## ASSIGNMENT
Since only part of the material below is wanted, output exactly the lines from the one with "Rinne propone v" up to and including the one with "こんにちは！！ いけだ夏祭り実行委員会です！ 暑い日々が続き、夏が".

## GIVEN RECORDS

* * * * *

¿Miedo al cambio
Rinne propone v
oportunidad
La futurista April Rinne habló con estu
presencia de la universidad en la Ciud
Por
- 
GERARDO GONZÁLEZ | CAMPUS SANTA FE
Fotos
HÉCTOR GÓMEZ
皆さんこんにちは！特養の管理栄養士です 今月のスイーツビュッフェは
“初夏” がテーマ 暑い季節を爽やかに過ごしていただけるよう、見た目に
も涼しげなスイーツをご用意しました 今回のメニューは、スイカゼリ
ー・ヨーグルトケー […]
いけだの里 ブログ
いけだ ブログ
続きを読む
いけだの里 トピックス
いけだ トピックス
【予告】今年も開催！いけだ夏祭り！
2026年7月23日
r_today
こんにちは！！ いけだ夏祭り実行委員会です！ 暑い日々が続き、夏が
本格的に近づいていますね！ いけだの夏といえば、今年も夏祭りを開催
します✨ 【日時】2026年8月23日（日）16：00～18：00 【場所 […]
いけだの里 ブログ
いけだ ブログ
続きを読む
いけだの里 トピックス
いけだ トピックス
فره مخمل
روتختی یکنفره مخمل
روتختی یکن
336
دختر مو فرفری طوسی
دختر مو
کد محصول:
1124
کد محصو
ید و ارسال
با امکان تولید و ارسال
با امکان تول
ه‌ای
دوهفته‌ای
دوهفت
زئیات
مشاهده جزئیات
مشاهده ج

* * * * *

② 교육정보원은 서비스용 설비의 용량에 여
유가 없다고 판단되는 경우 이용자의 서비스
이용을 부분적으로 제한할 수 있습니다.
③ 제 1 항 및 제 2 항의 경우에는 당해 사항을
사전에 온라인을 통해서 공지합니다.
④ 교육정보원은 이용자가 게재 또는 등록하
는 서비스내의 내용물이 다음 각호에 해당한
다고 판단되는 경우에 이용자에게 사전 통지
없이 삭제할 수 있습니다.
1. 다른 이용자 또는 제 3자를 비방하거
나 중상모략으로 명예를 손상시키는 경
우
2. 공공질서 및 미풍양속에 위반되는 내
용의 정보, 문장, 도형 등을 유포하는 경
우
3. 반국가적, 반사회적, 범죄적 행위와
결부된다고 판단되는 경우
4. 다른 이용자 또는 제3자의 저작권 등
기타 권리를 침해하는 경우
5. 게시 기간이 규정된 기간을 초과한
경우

* * * * *

## EXERCISE RESULT
Rinne propone v
oportunidad
La futurista April Rinne habló con estu
presencia de la universidad en la Ciud
Por
- 
GERARDO GONZÁLEZ | CAMPUS SANTA FE
Fotos
HÉCTOR GÓMEZ
皆さんこんにちは！特養の管理栄養士です 今月のスイーツビュッフェは
“初夏” がテーマ 暑い季節を爽やかに過ごしていただけるよう、見た目に
も涼しげなスイーツをご用意しました 今回のメニューは、スイカゼリ
ー・ヨーグルトケー […]
いけだの里 ブログ
いけだ ブログ
続きを読む
いけだの里 トピックス
いけだ トピックス
【予告】今年も開催！いけだ夏祭り！
2026年7月23日
r_today
こんにちは！！ いけだ夏祭り実行委員会です！ 暑い日々が続き、夏が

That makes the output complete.